Published 18 Mar 2023 in cs.CL and cs.LG

Abstract: Fine-tuning large pre-trained LLMs on downstream tasks has become an important paradigm in NLP. However, common practice fine-tunes all of the parameters in a pre-trained model, which becomes prohibitive when a large number of downstream tasks are present. Therefore, many fine-tuning methods are proposed to learn incremental updates of pre-trained weights in a parameter efficient way, e.g., low-rank increments. These methods often evenly distribute the budget of incremental updates across all pre-trained weight matrices, and overlook the varying importance of different weight parameters.
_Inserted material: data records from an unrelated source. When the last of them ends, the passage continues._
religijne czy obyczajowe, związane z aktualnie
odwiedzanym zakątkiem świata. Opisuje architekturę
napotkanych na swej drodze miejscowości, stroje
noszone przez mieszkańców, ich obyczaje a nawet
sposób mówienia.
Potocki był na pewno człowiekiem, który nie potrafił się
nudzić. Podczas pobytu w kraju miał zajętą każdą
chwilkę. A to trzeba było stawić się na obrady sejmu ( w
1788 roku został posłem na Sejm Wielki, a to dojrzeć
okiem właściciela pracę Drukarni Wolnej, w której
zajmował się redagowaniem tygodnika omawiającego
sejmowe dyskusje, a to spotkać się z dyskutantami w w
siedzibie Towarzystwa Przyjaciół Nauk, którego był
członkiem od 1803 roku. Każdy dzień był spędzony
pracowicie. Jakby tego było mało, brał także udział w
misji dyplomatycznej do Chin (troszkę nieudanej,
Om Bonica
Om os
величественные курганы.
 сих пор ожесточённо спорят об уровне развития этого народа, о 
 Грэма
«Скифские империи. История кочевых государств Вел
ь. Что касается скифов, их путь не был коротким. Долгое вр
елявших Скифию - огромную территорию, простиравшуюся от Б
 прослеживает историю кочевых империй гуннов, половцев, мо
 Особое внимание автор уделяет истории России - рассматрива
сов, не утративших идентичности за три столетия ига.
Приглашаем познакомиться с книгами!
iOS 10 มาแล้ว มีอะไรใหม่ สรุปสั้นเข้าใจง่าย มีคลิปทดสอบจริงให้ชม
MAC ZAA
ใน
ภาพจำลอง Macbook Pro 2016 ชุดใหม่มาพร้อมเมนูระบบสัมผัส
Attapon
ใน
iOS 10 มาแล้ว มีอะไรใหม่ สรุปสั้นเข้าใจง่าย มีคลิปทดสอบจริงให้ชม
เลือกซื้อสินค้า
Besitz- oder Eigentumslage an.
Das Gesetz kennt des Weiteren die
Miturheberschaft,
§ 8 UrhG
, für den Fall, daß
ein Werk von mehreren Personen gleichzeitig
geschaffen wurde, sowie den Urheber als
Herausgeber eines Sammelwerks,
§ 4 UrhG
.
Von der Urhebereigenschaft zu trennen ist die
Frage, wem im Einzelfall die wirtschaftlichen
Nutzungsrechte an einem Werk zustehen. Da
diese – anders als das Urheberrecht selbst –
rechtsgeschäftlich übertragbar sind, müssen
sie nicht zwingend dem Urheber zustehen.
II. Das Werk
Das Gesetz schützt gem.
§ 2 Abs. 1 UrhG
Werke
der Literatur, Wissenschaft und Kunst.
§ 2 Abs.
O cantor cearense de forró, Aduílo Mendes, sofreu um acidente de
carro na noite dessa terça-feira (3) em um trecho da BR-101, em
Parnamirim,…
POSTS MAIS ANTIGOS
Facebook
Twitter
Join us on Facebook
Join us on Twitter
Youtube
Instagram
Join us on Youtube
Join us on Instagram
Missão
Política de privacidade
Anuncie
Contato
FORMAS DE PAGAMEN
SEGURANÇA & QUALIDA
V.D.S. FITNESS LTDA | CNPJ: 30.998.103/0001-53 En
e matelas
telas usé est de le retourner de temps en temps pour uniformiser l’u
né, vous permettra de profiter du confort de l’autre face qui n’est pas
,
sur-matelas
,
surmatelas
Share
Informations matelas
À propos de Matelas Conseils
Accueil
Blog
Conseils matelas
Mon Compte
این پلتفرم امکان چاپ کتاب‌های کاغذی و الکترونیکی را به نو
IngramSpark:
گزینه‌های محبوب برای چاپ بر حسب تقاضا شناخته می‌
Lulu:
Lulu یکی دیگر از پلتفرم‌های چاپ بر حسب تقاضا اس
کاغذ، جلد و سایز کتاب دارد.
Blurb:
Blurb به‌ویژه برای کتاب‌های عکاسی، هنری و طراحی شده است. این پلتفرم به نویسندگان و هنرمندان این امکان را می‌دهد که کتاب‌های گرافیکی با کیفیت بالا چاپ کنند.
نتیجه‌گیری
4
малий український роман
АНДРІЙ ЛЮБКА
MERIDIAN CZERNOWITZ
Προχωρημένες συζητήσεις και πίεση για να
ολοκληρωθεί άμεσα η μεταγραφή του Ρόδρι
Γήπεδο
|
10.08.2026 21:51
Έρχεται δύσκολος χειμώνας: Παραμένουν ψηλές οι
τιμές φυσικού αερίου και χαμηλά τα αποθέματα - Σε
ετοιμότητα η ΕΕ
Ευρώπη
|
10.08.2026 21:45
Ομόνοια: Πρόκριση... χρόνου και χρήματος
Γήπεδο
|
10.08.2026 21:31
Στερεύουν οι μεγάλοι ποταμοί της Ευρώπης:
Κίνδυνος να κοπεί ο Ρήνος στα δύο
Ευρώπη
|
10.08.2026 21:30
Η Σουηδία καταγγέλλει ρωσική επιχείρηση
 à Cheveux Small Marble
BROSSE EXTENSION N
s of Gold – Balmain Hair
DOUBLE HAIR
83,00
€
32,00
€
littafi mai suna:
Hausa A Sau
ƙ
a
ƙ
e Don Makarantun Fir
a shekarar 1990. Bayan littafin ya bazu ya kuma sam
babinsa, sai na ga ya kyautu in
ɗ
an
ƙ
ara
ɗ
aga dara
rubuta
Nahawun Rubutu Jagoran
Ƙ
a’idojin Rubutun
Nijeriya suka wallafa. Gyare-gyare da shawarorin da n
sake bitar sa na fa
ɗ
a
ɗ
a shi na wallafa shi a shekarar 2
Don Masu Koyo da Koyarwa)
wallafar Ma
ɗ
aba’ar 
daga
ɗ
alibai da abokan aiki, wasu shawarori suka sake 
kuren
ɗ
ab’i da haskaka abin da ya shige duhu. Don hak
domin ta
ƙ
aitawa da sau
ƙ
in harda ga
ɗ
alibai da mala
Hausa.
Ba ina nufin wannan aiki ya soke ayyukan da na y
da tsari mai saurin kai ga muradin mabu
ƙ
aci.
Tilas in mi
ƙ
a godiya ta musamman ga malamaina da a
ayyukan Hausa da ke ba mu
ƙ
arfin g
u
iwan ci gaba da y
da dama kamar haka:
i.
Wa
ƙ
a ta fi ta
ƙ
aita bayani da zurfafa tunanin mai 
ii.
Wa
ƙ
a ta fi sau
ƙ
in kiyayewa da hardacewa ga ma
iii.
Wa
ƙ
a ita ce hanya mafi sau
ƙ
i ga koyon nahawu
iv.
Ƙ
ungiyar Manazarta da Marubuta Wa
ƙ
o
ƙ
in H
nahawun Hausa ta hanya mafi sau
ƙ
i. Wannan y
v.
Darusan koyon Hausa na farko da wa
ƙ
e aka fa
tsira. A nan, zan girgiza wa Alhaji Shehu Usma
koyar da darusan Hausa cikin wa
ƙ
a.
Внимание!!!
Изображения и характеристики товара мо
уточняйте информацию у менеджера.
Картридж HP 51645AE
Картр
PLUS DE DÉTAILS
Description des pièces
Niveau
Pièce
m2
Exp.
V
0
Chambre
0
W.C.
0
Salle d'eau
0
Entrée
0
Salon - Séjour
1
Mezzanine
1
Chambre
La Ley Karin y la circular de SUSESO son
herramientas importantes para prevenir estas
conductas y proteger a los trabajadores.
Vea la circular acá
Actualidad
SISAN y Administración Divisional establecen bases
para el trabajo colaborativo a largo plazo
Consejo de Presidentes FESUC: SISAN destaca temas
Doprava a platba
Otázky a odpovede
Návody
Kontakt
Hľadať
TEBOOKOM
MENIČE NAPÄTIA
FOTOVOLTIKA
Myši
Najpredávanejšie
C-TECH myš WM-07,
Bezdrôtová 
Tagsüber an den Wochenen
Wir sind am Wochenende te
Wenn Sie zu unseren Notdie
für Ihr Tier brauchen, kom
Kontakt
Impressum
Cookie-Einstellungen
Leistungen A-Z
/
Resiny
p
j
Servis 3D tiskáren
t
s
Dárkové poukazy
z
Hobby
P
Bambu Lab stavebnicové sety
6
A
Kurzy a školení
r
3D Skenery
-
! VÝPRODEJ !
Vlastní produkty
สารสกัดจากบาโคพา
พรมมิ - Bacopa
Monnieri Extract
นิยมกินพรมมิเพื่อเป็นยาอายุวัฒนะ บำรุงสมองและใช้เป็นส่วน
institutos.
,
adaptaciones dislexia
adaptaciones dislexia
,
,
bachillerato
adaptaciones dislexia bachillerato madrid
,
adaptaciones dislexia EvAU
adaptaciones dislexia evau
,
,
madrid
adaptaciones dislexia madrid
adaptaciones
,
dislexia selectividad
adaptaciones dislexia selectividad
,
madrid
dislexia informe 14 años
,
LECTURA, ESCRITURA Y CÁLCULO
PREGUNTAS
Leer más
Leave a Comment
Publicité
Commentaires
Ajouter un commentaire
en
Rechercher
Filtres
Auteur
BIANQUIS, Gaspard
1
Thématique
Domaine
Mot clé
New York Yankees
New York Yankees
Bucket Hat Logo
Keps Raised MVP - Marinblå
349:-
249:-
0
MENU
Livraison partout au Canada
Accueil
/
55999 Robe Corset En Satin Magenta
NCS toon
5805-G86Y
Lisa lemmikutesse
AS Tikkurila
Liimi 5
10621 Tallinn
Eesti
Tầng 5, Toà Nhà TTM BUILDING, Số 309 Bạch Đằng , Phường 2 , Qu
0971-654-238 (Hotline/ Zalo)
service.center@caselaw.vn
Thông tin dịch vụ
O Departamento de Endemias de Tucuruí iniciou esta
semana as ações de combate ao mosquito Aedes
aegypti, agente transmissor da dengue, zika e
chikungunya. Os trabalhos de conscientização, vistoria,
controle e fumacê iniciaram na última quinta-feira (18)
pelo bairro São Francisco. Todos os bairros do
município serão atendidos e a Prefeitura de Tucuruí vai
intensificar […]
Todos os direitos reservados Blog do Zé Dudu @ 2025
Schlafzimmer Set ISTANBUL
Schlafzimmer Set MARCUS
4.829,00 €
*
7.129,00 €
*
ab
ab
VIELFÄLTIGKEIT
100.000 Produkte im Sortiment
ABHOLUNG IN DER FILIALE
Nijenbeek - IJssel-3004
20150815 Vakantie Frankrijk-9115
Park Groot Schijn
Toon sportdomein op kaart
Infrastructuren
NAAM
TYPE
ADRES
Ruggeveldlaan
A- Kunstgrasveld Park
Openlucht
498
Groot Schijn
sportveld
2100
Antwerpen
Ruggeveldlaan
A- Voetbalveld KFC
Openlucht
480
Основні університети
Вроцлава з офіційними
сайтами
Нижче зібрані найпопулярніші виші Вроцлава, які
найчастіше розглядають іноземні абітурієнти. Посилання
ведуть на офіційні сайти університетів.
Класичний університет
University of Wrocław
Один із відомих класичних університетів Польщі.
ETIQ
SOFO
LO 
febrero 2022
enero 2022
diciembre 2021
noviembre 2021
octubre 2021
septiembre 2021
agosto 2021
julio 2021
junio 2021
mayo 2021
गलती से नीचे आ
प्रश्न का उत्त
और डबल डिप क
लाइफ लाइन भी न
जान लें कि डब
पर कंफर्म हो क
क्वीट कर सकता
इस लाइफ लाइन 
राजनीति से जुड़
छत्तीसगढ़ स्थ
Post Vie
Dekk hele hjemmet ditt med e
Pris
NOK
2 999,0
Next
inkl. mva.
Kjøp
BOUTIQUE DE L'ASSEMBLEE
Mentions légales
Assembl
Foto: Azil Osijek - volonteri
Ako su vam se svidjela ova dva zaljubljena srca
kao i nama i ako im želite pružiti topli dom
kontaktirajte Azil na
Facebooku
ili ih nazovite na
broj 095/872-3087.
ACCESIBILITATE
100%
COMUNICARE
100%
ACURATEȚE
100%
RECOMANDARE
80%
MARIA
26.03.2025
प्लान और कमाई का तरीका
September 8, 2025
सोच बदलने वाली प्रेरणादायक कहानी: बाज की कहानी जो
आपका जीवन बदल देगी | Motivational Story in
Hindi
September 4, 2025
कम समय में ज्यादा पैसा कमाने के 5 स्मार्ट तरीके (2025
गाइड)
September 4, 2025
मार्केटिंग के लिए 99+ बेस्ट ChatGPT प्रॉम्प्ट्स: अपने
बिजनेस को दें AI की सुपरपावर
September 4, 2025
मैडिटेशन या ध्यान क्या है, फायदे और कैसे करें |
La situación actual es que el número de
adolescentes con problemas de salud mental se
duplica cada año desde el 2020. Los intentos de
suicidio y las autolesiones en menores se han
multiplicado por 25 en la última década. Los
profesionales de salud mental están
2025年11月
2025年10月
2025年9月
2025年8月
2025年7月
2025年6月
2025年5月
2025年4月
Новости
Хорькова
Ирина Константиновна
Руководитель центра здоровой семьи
As a consequence, the fine-tuning performance is suboptimal. To bridge this gap, we propose AdaLoRA, which adaptively allocates the parameter budget among weight matrices according to their importance score. In particular, AdaLoRA parameterizes the incremental updates in the form of singular value decomposition. Such a novel approach allows us to effectively prune the singular values of unimportant updates, which is essentially to reduce their parameter budget but circumvent intensive exact SVD computations. We conduct extensive experiments with several pre-trained models on natural language processing, question answering, and natural language generation to validate the effectiveness of AdaLoRA. Results demonstrate that AdaLoRA manifests notable improvement over baselines, especially in the low budget settings. Our code is publicly available at https://github.com/QingruZhang/AdaLoRA .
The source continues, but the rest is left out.